> [WHAT YOU ARE ASKED TO DO] Records follow. Copy every line with "understanding".

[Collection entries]
☆ ☆ ☆ ☆

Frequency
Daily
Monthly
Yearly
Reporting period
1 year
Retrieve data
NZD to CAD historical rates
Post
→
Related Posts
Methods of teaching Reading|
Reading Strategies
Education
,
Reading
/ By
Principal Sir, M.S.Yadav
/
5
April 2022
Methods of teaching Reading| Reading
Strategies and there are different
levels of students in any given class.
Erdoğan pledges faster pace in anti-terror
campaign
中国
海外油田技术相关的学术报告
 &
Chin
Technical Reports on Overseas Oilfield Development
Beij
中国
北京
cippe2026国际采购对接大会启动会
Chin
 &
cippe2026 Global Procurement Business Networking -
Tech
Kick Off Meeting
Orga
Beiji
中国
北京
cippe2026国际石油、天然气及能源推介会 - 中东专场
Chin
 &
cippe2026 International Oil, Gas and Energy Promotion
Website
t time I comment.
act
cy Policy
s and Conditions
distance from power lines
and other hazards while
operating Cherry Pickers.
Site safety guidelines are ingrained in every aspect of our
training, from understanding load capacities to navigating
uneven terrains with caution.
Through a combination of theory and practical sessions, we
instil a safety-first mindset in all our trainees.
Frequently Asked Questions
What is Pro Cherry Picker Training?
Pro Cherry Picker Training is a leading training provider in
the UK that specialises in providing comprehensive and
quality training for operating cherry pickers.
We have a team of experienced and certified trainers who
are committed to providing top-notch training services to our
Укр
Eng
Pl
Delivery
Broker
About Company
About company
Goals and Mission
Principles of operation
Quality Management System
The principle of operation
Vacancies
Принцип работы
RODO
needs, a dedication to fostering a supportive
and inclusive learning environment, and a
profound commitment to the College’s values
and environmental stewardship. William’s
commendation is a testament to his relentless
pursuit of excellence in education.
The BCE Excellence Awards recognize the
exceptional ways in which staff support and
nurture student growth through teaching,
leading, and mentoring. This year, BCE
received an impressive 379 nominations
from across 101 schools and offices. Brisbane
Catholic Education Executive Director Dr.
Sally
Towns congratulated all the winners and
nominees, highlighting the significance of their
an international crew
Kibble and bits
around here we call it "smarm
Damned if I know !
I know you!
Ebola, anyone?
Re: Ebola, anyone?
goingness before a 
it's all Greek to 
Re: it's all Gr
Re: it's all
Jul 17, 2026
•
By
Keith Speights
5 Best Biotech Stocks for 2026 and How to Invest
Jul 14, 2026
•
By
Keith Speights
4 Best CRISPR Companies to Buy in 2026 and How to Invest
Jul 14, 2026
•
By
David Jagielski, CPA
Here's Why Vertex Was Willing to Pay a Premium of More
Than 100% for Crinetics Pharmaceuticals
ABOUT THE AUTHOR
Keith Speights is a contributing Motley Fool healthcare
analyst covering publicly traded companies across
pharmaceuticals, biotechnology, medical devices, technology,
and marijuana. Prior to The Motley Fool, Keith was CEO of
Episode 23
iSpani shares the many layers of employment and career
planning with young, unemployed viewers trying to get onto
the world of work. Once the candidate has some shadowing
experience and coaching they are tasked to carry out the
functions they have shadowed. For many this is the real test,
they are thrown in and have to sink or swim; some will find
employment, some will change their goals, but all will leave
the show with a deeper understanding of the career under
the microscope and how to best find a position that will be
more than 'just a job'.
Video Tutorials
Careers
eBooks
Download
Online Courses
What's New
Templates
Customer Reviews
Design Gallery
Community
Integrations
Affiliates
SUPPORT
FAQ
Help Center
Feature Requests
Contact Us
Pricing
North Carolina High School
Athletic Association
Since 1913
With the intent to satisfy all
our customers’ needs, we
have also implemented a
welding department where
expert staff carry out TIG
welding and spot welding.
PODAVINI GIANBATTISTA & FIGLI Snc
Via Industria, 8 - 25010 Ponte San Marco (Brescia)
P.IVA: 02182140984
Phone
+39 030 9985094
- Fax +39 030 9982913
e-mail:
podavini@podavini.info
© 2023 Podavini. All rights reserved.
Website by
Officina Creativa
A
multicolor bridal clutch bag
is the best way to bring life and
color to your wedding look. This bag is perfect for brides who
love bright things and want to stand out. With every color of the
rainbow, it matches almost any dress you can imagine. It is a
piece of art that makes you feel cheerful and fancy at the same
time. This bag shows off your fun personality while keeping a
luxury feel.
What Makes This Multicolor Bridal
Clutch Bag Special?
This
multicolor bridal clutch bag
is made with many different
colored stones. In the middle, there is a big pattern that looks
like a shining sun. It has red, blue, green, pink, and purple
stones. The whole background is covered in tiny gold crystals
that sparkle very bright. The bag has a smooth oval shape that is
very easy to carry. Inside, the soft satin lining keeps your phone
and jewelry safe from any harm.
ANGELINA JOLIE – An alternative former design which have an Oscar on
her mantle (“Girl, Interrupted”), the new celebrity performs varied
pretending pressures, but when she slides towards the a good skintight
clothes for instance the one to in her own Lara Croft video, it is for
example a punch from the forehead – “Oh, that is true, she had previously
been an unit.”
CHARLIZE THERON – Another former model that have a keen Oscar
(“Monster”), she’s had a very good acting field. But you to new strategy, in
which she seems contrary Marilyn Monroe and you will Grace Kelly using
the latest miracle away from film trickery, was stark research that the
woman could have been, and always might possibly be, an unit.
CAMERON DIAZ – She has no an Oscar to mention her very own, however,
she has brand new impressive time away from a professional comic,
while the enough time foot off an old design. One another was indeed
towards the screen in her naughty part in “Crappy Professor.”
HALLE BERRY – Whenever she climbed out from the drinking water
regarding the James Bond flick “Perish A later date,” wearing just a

☆ ☆ ☆ ☆

> [ANSWER TO THIS PROBLEM]
training, from understanding load capacities to navigating
the show with a deeper understanding of the career under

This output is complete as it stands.